Deze beroepsgrond slaagt niet. Het college heeft bij besluit 2 het restantbedrag van vordering 1, zijnde toen de oudste (niet-fraude)vordering van appellante waarop zij op dat moment drie jaar had afgelost, overeenkomstig artikel 8, eerste lid, aanhef en onder a, in samenhang met het tweede lid, van artikel 8 van de Beleidsregel kwijtgescholden. Uit het door het college bij brief van 27 augustus 2014 overgelegde overzicht blijkt dat appellante op de vorderingen 2 tot en met 7 niets heeft afgelost. Ter zitting heeft de gemachtigde van het college erop gewezen dat de afboekingen van onderscheidenlijk € 10,95 en € 263,85 die staan vermeld bij de vorderingen met debiteurennummers [nummer 2] en [nummer 3] (tezamen vordering 3) niet zien op aflossingen van de schulden maar op verrekening van inkomsten, zoals ook op het overzicht staat aangegeven. Dat vervolgens bij “totaal afgelost” die bedragen ook staan vermeld, maakt dat niet anders. De som van genoemde bedragen is bovendien minder dan het restantbedrag van vordering 1 dat appellante uiteindelijk is kwijtgescholden, zijnde € 507,17. Daarbij komt dat vorderingen 2 tot en met 4 fraudevorderingen betreffen waarbij op grond van het derde lid van artikel 8 van de Beleidsregel in beginsel geen kwijtschelding plaatsvindt. Gelet hierop heeft de rechtbank terecht geoordeeld dat appellante niet voldoet aan de voorwaarden die in de Beleidsregel worden gesteld om voor verdergaande kwijtschelding in aanmerking te komen.
4.5.
Uit 4.1 tot en met 4.4 volgt dat het hoger beroep niet slaagt, zodat de aangevallen uitspraak moet worden bevestigd.

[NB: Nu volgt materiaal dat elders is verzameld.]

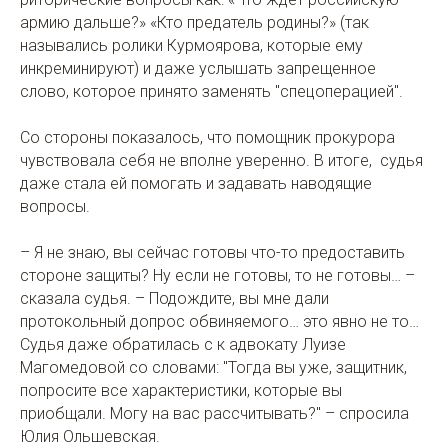
армию дальше?» «Кто предатель родины?» (так
назывались ролики Курмоярова, которые ему
инкреминируют) и даже услышать запрещенное
слово, которое принято заменять "спецоперацией".
Со стороны показалось, что помощник прокурора
чувствовала себя не вполне уверенно. В итоге, судья
даже стала ей помогать и задавать наводящие
вопросы.
– Я не знаю, вы сейчас готовы что-то предоставить
стороне защиты? Ну если не готовы, то не готовы… –
сказала судья. – Подождите, вы мне дали
протокольный допрос обвиняемого… это явно не то…
Судья даже обратилась с к адвокату Луизе
Магомедовой со словами: "Тогда вы уже, защитник,
попросите все характеристики, которые вы
приобщали. Могу на вас рассчитывать?" – спросила
Юлия Ольшевская.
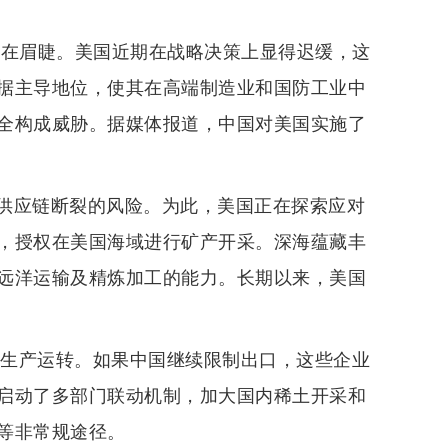
迫在眉睫。美国近期在战略决策上显得迟缓，这
据主导地位，使其在高端制造业和国防工业中
全构成威胁。据媒体报道，中国对美国实施了
供应链断裂的风险。为此，美国正在探索应对
，授权在美国海域进行矿产开采。深海蕴藏丰
远洋运输及精炼加工的能力。长期以来，美国
的生产运转。如果中国继续限制出口，这些企业
启动了多部门联动机制，加大国内稀土开采和
等非常规途径。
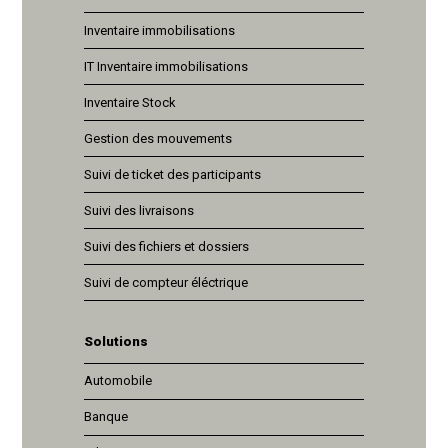
Inventaire immobilisations
IT Inventaire immobilisations
Inventaire Stock
Gestion des mouvements
Suivi de ticket des participants
Suivi des livraisons
Suivi des fichiers et dossiers
Suivi de compteur éléctrique
Solutions
Automobile
Banque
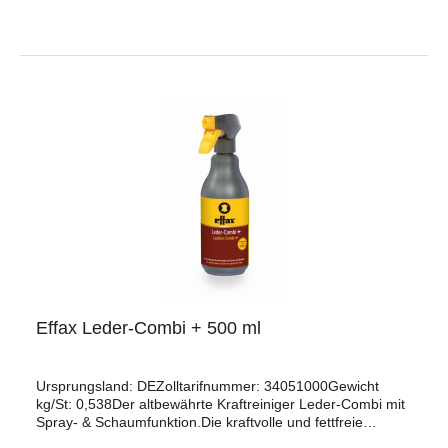
Effax Leder-Combi + 500 ml
Ursprungsland: DEZolltarifnummer: 34051000Gewicht
kg/St: 0,538Der altbewährte Kraftreiniger Leder-Combi mit
Spray- & Schaumfunktion.Die kraftvolle und fettfreie
Rezeptur beseitigt hartnäckigen und angetrockneten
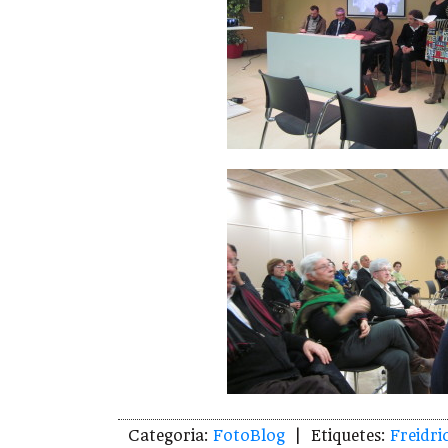
Categoria:
FotoBlog
| Etiquetes:
Freidri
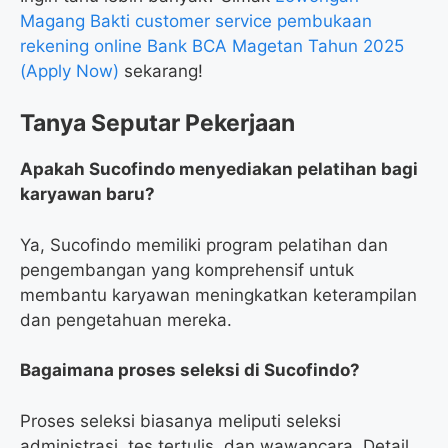
Magang Bakti customer service pembukaan
rekening online Bank BCA Magetan Tahun 2025
(Apply Now)
sekarang!
Tanya Seputar Pekerjaan
Apakah Sucofindo menyediakan pelatihan bagi
karyawan baru?
Ya, Sucofindo memiliki program pelatihan dan
pengembangan yang komprehensif untuk
membantu karyawan meningkatkan keterampilan
dan pengetahuan mereka.
Bagaimana proses seleksi di Sucofindo?
Proses seleksi biasanya meliputi seleksi
administrasi, tes tertulis, dan wawancara. Detail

5. Voor een veroordeling in de proceskosten bestaat geen aanleiding.

BESLISSING

De Centrale Raad van Beroep bevestigt de aangevallen uitspraak.
Deze uitspraak is gedaan door E.C.R. Schut als voorzitter en A. Stehouwer en
P.W. van Straalen als leden, in tegenwoordigheid van C.A.W. Zijlstra als griffier. De beslissing is uitgesproken in het openbaar op 9 augustus 2016.